Ingtar se rezagó para situarse junto a Perrin. En ocasiones, a ojos de Perrin, la cresta en forma de luna del yelmo del shienariano tenía la apariencia de los cuernos de un trolloc.
—Vuelve a referirme lo que han dicho los lobos —pidió Ingtar en voz baja.
—Os lo he repetido diez veces.
—¡Dímelo de nuevo! Cualquier cosa que se me haya escapado, cualquier detalle que me ayude a encontrar el Cuerno… —Ingtar aspiró hondo y dejó escapar el aire muy despacio—. Debo encontrar el Cuerno de Valere, Perrin. Vuelve a repetírmelo.
No era preciso que Perrin ordenara mentalmente la exposición, después de tantas reiteraciones. Lo expresó de una tirada.
—Alguien… o algo… atacó a los Amigos Siniestros durante la noche y mató a esos trollocs que hemos encontrado. —El estómago ya no se le levantaba al referirlo.
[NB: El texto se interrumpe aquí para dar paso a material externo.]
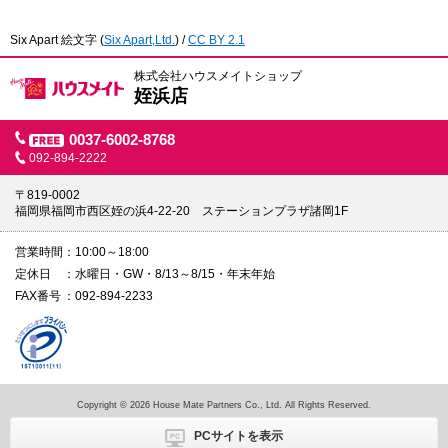
Six Apart 絵文字
(
Six Apart,Ltd.
) /
CC BY 2.1
株式会社ハウスメイトショップ
姪浜店
0037-6002-8768
092-894-2222
〒819-0002
福岡県福岡市西区姪の浜4-22-20 ステーションプラザ諸岡1F
営業時間
10:00～18:00
定休日
水曜日・GW・8/13～8/15・年末年始
FAX番号
092-894-2233
Copyright © 2026 House Mate Partners Co., Ltd. All Rights Reserved.
PCサイトを表示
Los cuervos y buitres eran unos voraces carroñeros—. Los lobos lo llaman el Exterminador de la Sombra; yo creo que era un hombre, pero ellos no se acercaron lo bastante para distinguirlo con claridad. No temen a ese Exterminador de la Sombra; más bien le profesan admiración. Dicen que ahora los trollocs persiguen al Exterminador de la Sombra. Y que Fain va con ellos… —Incluso después de tanto tiempo, el olor de aquel hombre le produjo un rictus— …de manera que el resto de los Amigos Siniestros también deben de estar con ellos.
—Exterminador de la Sombra —murmuró Ingtar—. ¿Alguna criatura del Oscuro, como un Myrddraal? He visto cosas en la Llaga que podrían recibir el nombre de Exterminador de la Sombra, pero… ¿No han añadido nada más?
—No se acercaron a él. No era un Fado, pues, como ya os he dicho, ellos matarían con más ganas a un Fado que a un trolloc, aunque para ello tuviera que perecer la mitad de la manada. Ingtar, los lobos que lo vieron, lo comunicaron a otros y éstos a otros antes de que el mensaje me llegara a mí. Sólo puedo referiros lo que me han transmitido, y después de pasar por tantos individuos… —Dejó la frase inconclusa al ver que Ino se unía a ellos.
—Aiel en las rocas —informó lacónicamente el soldado tuerto.
—¿A esta distancia del Yermo? —exclamó Ingtar, lleno de incredulidad. Ino logró de algún modo mostrarse ofendido sin modificar la expresión de la cara, ante lo cual Ingtar agregó—: No, no dudo de tu palabra. Simplemente me sorprende.
—El condenado quería que yo lo viera o de lo contrario no lo habría descubierto. —La voz de Ino reflejaba el disgusto de tener que admitirlo—. Y no tenía la maldita cara velada, de modo que no ha salido a matar a nadie, pero cuando uno ve a un condenado Aiel, siempre hay más escondidos. —De improviso abrió desmesuradamente los ojos—. Que me aspen si no parece que quiere algo más, aparte de que lo veamos. —Señaló a un hombre que se encaminaba hacia ellos por el sendero.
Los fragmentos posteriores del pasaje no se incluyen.